# Hyperparameter Optimization with Emukit

## Overview

In [1]:
# General imports and parameters of figures should be loaded at the beginning of the overview

### General imports
%matplotlib inline
import numpy as np
import matplotlib.pyplot as plt
from matplotlib import colors as mcolors

### --- Figure config
colors = dict(mcolors.BASE_COLORS, **mcolors.CSS4_COLORS)
LEGEND_SIZE = 15
TITLE_SIZE = 25
AXIS_SIZE = 15

In this tutorial we will learn how we can use Bayesian optimization to tune the hyperparameters of a small feed forward neural network on MNIST. We will also show how we can speed up the optimization process by reasoning across training dataset subsets.

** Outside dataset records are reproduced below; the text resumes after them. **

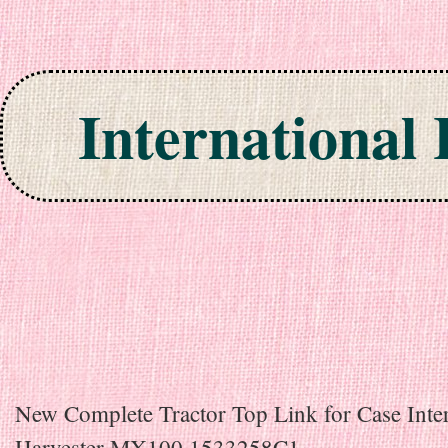
International
Skip to content
New Complete Tractor Top Link for Case Inter
Harvester MX100 1533258C1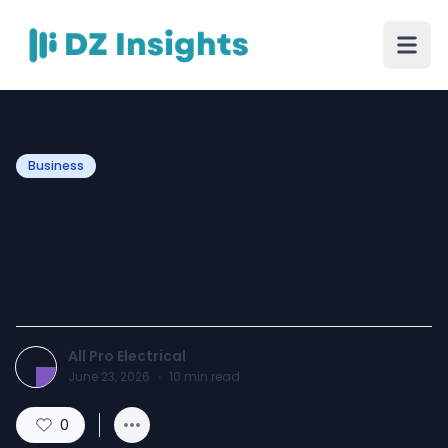
Business
Trusted Power System
Services for Homes and
Workspaces
All Pro Electrical
June 23, 2026
·
10
min read
0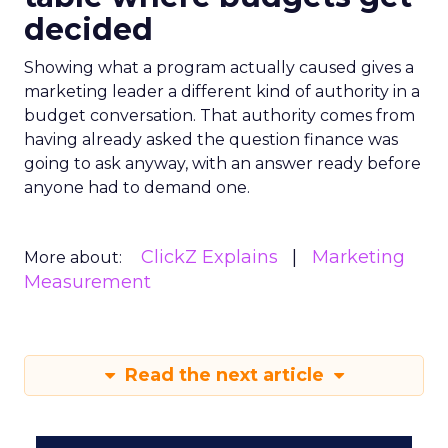
decided
Showing what a program actually caused gives a
marketing leader a different kind of authority in a
budget conversation. That authority comes from
having already asked the question finance was
going to ask anyway, with an answer ready before
anyone had to demand one.
ClickZ Explains
Marketing
More about:
Measurement
Read the next article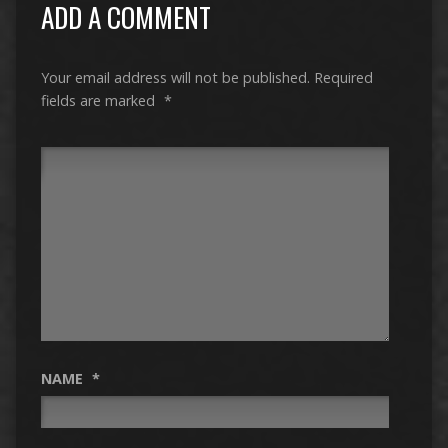
ADD A COMMENT
Your email address will not be published.
Required
fields are marked
*
NAME
*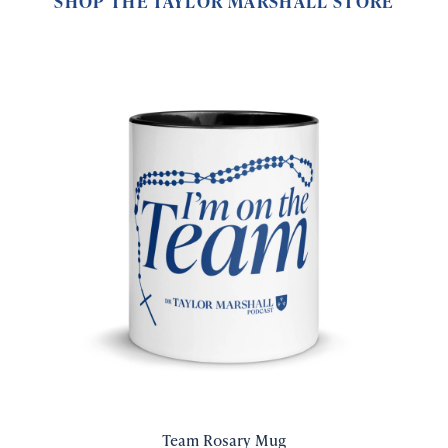
SHOP THE TAYLOR MARSHALL STORE
Team Rosary Mug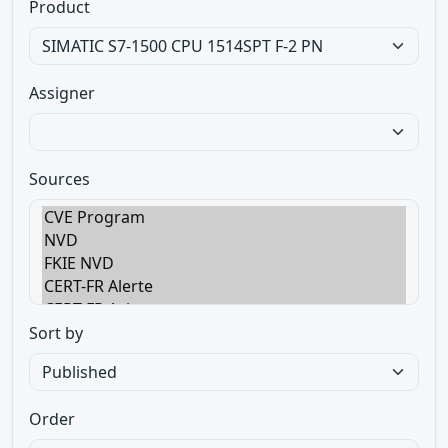
Product
Assigner
Sources
Sort by
Order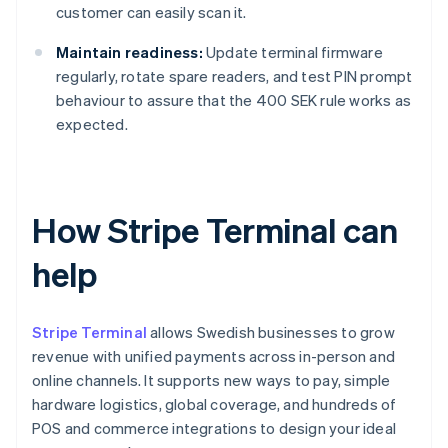
customer can easily scan it.
Maintain readiness:
Update terminal firmware
regularly, rotate spare readers, and test PIN prompt
behaviour to assure that the 400 SEK rule works as
expected.
How Stripe Terminal can
help
Stripe Terminal
allows Swedish businesses to grow
revenue with unified payments across in-person and
online channels. It supports new ways to pay, simple
hardware logistics, global coverage, and hundreds of
POS and commerce integrations to design your ideal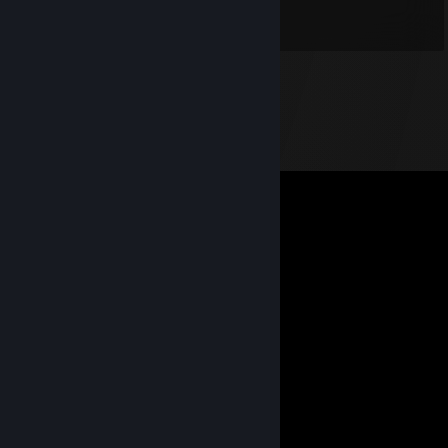
;___;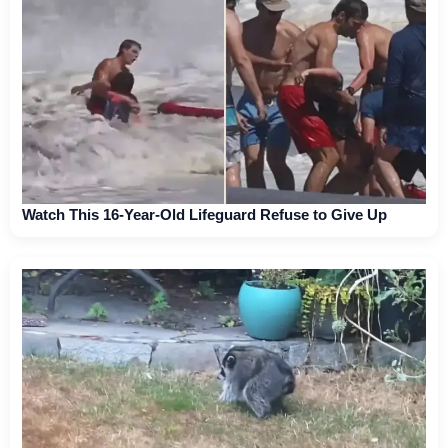
Watch This 16-Year-Old Lifeguard Refuse to Give Up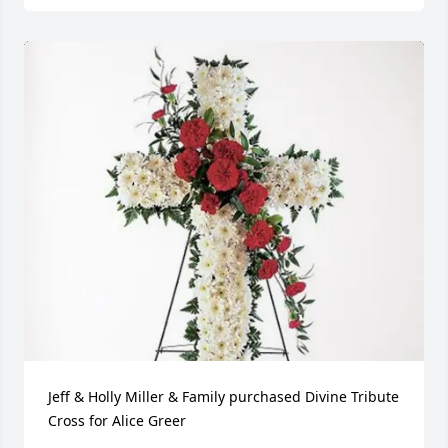
Jeff & Holly Miller & Family purchased Divine Tribute 
Cross for Alice Greer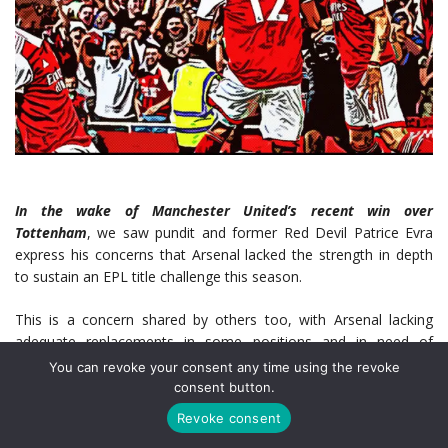
In the wake of Manchester United’s recent win over
Tottenham
, we saw pundit and former Red Devil Patrice Evra
express his concerns that Arsenal lacked the strength in depth
to sustain an EPL title challenge this season.
This is a concern shared by others too, with Arsenal lacking
adequate replacements in some positions and in need of
strengthening as the season progresses.
You can revoke your consent any time using the revoke
consent button.
It appears as though Mikael Arteta agrees, with the Spaniard
Revoke consent
being linked with several players in the January transfer window.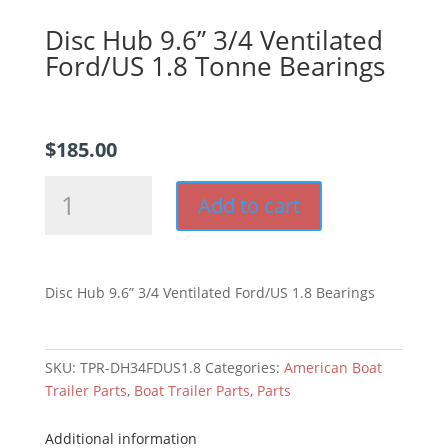
Disc Hub 9.6” 3/4 Ventilated
Ford/US 1.8 Tonne Bearings
$
185.00
Disc
Add to cart
Hub
9.6''
3/4
Ventilated
Disc Hub 9.6” 3/4 Ventilated Ford/US 1.8 Bearings
Ford/US
1.8
Tonne
SKU:
TPR-DH34FDUS1.8
Categories:
American Boat
Bearings
Trailer Parts
,
Boat Trailer Parts
,
Parts
quantity
Additional information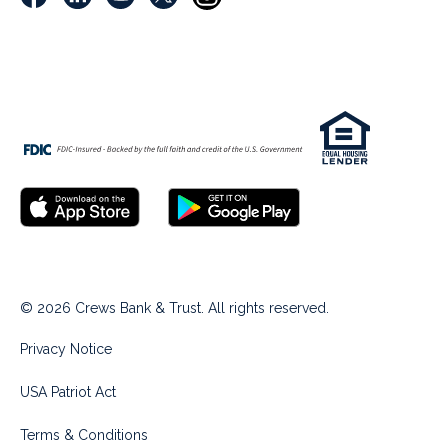
© 2026 Crews Bank & Trust. All rights reserved.
Privacy Notice
USA Patriot Act
Terms & Conditions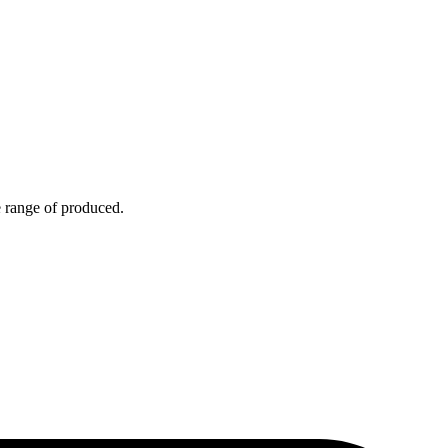
e range of produced.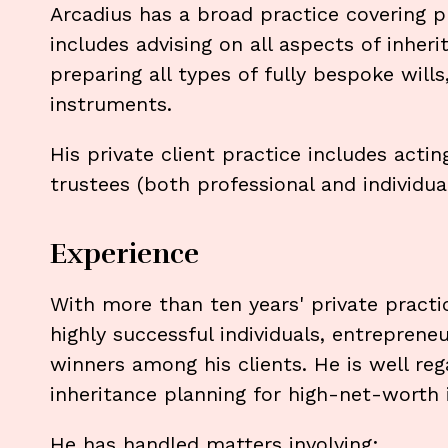
Arcadius has a broad practice covering p
includes advising on all aspects of inher
preparing all types of fully bespoke will
instruments.
His private client practice includes acti
trustees (both professional and individual
Experience
With more than ten years' private pract
highly successful individuals, entreprene
winners among his clients. He is well reg
inheritance planning for high-net-worth i
He has handled matters involving: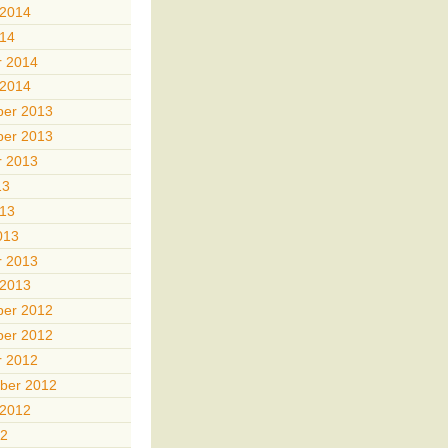
 2014
014
r 2014
 2014
er 2013
er 2013
r 2013
13
013
013
r 2013
 2013
er 2012
er 2012
r 2012
ber 2012
 2012
12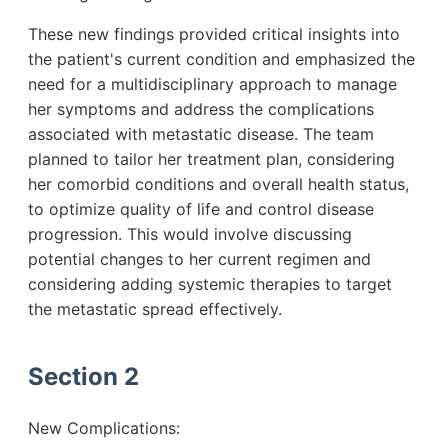
These new findings provided critical insights into
the patient's current condition and emphasized the
need for a multidisciplinary approach to manage
her symptoms and address the complications
associated with metastatic disease. The team
planned to tailor her treatment plan, considering
her comorbid conditions and overall health status,
to optimize quality of life and control disease
progression. This would involve discussing
potential changes to her current regimen and
considering adding systemic therapies to target
the metastatic spread effectively.
Section 2
New Complications: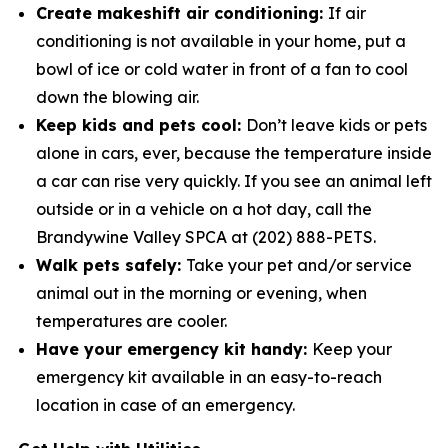
Create makeshift air conditioning:
If air
conditioning is not available in your home, put a
bowl of ice or cold water in­ front of a fan to cool
down the blowing air.
Keep kids and pets cool:
Don’t leave kids or pets
alone in cars, ever, because the temperature inside
a car can rise very quickly. If you see an animal left
outside or in a vehicle on a hot day, call the
Brandywine Valley SPCA at (202) 888-PETS.
Walk pets safely:
Take your pet and/or service
animal out in the morning or evening, when
temperatures are cooler.
Have your emergency kit handy:
Keep your
emergency kit available in an easy-to-reach
location in case of an emergency.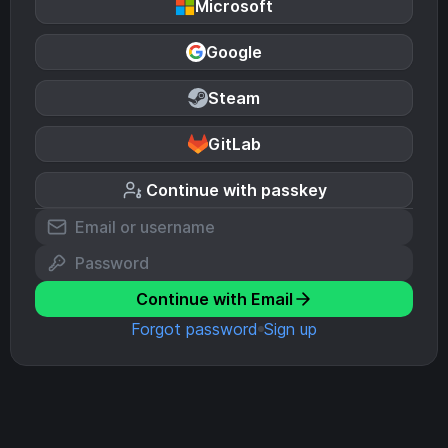
Microsoft
Google
Steam
GitLab
Continue with passkey
Continue with Email
Forgot password
Sign up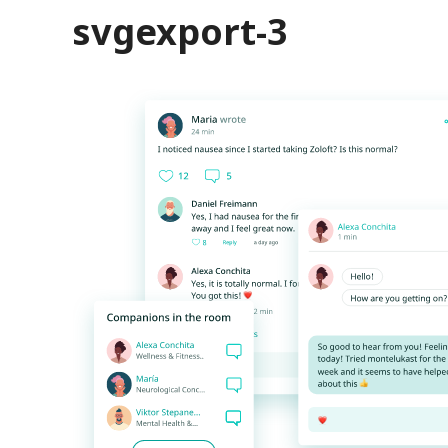
svgexport-3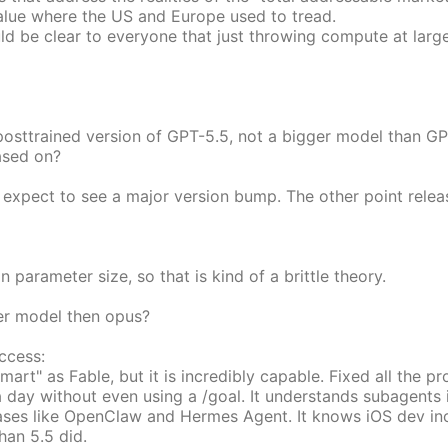
value where the US and Europe used to tread.
ould be clear to everyone that just throwing compute at larg
posttrained version of GPT-5.5, not a bigger model than GP
ased on?
'd expect to see a major version bump. The other point relea
parameter size, so that is kind of a brittle theory.
er model then opus?
ccess:
art" as Fable, but it is incredibly capable. Fixed all the p
 a day without even using a /goal. It understands subagents 
 cases like OpenClaw and Hermes Agent. It knows iOS dev inc
han 5.5 did.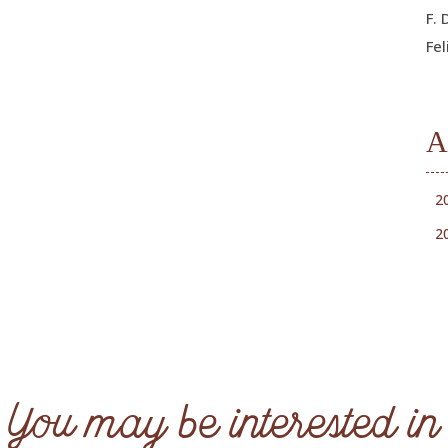
F. 
Fel
A
2
2
You may be interested in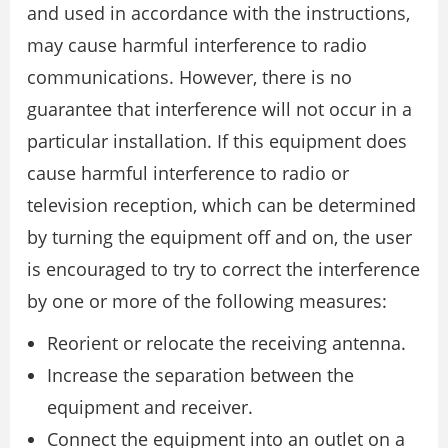
and used in accordance with the instructions,
may cause harmful interference to radio
communications. However, there is no
guarantee that interference will not occur in a
particular installation. If this equipment does
cause harmful interference to radio or
television reception, which can be determined
by turning the equipment off and on, the user
is encouraged to try to correct the interference
by one or more of the following measures:
Reorient or relocate the receiving antenna.
Increase the separation between the
equipment and receiver.
Connect the equipment into an outlet on a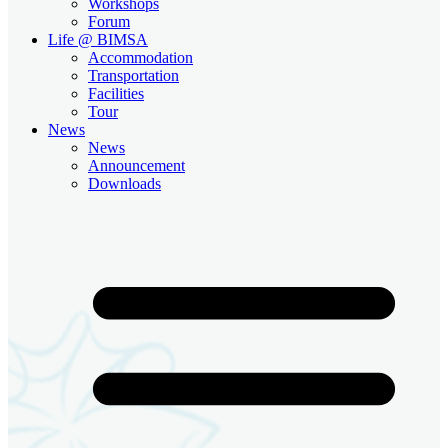
Workshops
Forum
Life @ BIMSA
Accommodation
Transportation
Facilities
Tour
News
News
Announcement
Downloads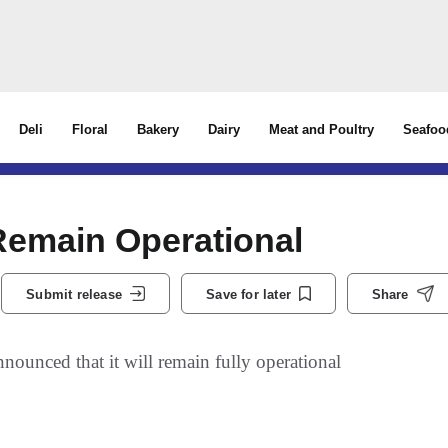
Deli
Floral
Bakery
Dairy
Meat and Poultry
Seafoo
 Remain Operational
Submit release
Save for later
Share
unced that it will remain fully operational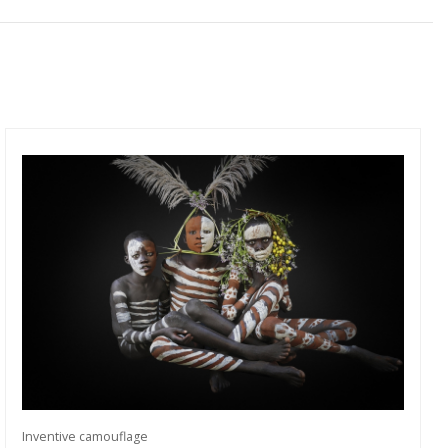
Inventive camouflage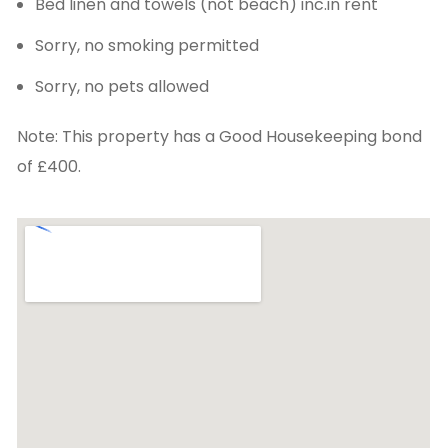
Bed linen and towels (not beach) inc.in rent
Sorry, no smoking permitted
Sorry, no pets allowed
Note: This property has a Good Housekeeping bond
of £400.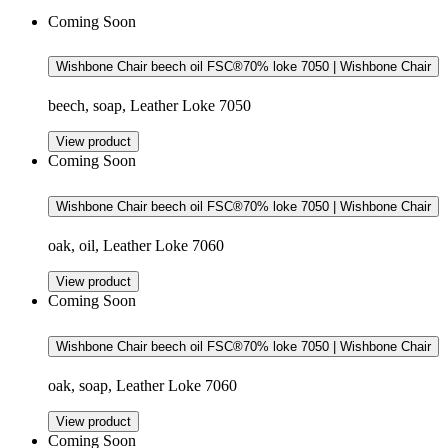
Coming Soon
Wishbone Chair beech oil FSC®70% loke 7050 | Wishbone Chair
beech, soap, Leather Loke 7050
View product
Coming Soon
Wishbone Chair beech oil FSC®70% loke 7050 | Wishbone Chair
oak, oil, Leather Loke 7060
View product
Coming Soon
Wishbone Chair beech oil FSC®70% loke 7050 | Wishbone Chair
oak, soap, Leather Loke 7060
View product
Coming Soon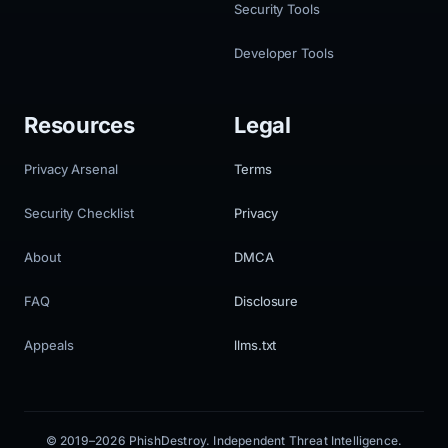
Security Tools
Developer Tools
Resources
Legal
Privacy Arsenal
Terms
Security Checklist
Privacy
About
DMCA
FAQ
Disclosure
Appeals
llms.txt
© 2019–2026 PhishDestroy. Independent Threat Intelligence.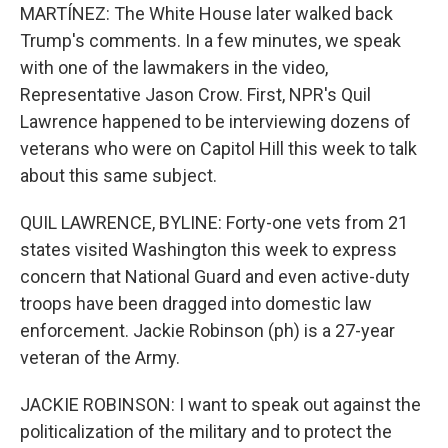
MARTÍNEZ: The White House later walked back
Trump's comments. In a few minutes, we speak
with one of the lawmakers in the video,
Representative Jason Crow. First, NPR's Quil
Lawrence happened to be interviewing dozens of
veterans who were on Capitol Hill this week to talk
about this same subject.
QUIL LAWRENCE, BYLINE: Forty-one vets from 21
states visited Washington this week to express
concern that National Guard and even active-duty
troops have been dragged into domestic law
enforcement. Jackie Robinson (ph) is a 27-year
veteran of the Army.
JACKIE ROBINSON: I want to speak out against the
politicalization of the military and to protect the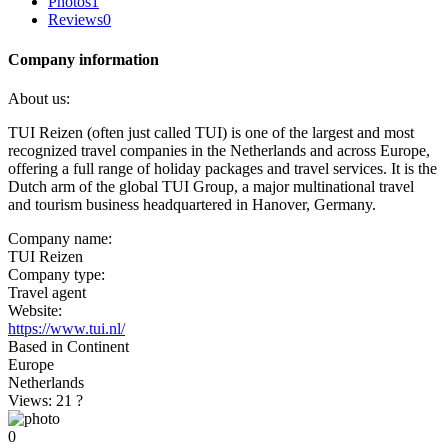
Photos
1
Reviews
0
Company information
About us:
TUI Reizen (often just called TUI) is one of the largest and most
recognized travel companies in the Netherlands and across Europe,
offering a full range of holiday packages and travel services. It is the
Dutch arm of the global TUI Group, a major multinational travel
and tourism business headquartered in Hanover, Germany.
Company name:
TUI Reizen
Company type:
Travel agent
Website:
https://www.tui.nl/
Based in Continent
Europe
Netherlands
Views: 21
?
0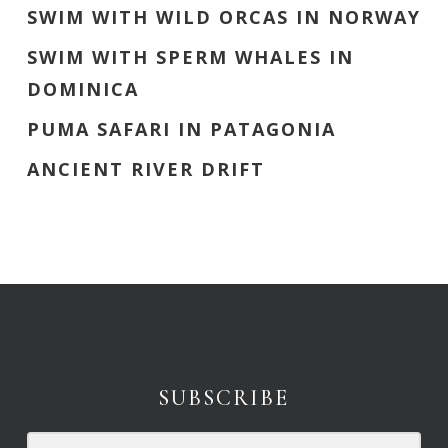
SWIM WITH WILD ORCAS IN NORWAY
SWIM WITH SPERM WHALES IN
DOMINICA
PUMA SAFARI IN PATAGONIA
ANCIENT RIVER DRIFT
SUBSCRIBE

Before you start, make sure that you installed the following dependencies:
- numpy (pip install numpy)
- matplotlib (pip install matplotlib)
- keras (pip install keras)

### Navigation

1. [Section 1](#1.-Section-1)

2. [Section 2](#2.-Section-2)

3. [Conclusions](#3.-Conclusions)

4. [References](#4.-References)

# 1. Continuous Hyperparameter Optimization

In this tutorial we learn how we can use Emukit to optimize the learning rate, batch size and the dropout rates of a 2-layer feed-forward neural network on MNIST. For simplicity we bootstrap from the MNIST [example](https://github.com/keras-team/keras/blob/master/examples/mnist_mlp.py) of Keras.  
The code implements the objective function, which get as input a hyperparameter configuration, trains the network with these hyperparameters and finally returns the validation error.

In [None]:
import keras
from keras.datasets import mnist
from keras.models import Sequential
from keras.layers import Dense, Dropout
from keras.optimizers import RMSprop


def train_and_validate(hyperparameters):
    print(hyperparameters)
    return np.random.randn(1,1)
    batch_size = 128
    num_classes = 10
    epochs = 20

    # the data, split between train and test sets
    (x_train, y_train), (x_test, y_test) = mnist.load_data()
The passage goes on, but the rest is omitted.